Come ogni edizione, anche quest’anno l’intero ricavato del festival andrà a sostenere le spese processuali di compagni colpiti dalla repressione. Una parte andrà a sostenere le spese relative all’operazione “Bialystok” portata avanti dalla procura di Roma e che vede diversi compagni tutt’ora in carcere a cui vengono imputate delle azioni dirette. Tra loro c’è anche un amico che abbiamo conosciuto proprio a Inchiostri ribelli di qualche anno fa quando venne ad esibirsi sul nostro palco e a cui mandiamo il più caloroso dei nostri abbracci. Un’altra parte del benefit andrà a sostenere i compagni di Oulx, che da oltre due anni combattono la frontiera italo/francese a fianco dei migranti che tentano di attraversarla. Compagni che proprio per questo motivo sono stati colpiti da diciasette divieti di dimora, non solo da Oulx e dai paesi di frontiera ma anche da quei comuni che maggiormente sono attraversati dalla lotta no TAV. L’intento è chiaro: quello di allontanarli da tutte le lotte della val di Susa.

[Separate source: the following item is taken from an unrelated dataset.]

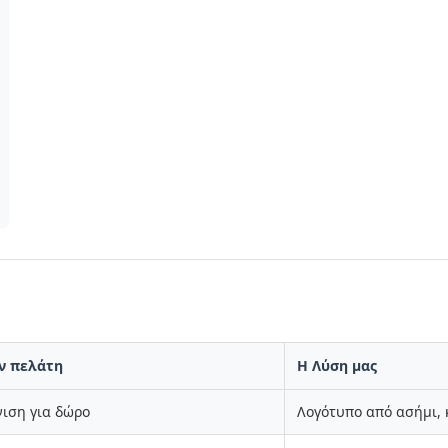
ον πελάτη
Η Λύση μας
ιση για δώρο
Λογότυπο από ασήμι,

Infine visto il recente sgombero della Magni*fica, la casa occupata delle donne a Firenze, una parte del benefit sarà destinata all’assemblea transfemminista. La Magni*fica è stato l’ultimo intento di creare uno spazio liberato dal patriarcato, in cui le persone potessero sentirsi al sicuro, a proprio agio; un luogo dove aprirsi al dialogo e al confronto collettivo tra varie soggettività ed individualità che subiscono la violenza di questa società.
La casa delle donne in soli tre giorni è riuscita a mostrare il suo enorme potenziale nonché a sottolineare la necessità di una presenza come questa nella nostra città. Ecco perché abbiamo deciso di supportarla, affinché possa rinascere più forte di prima.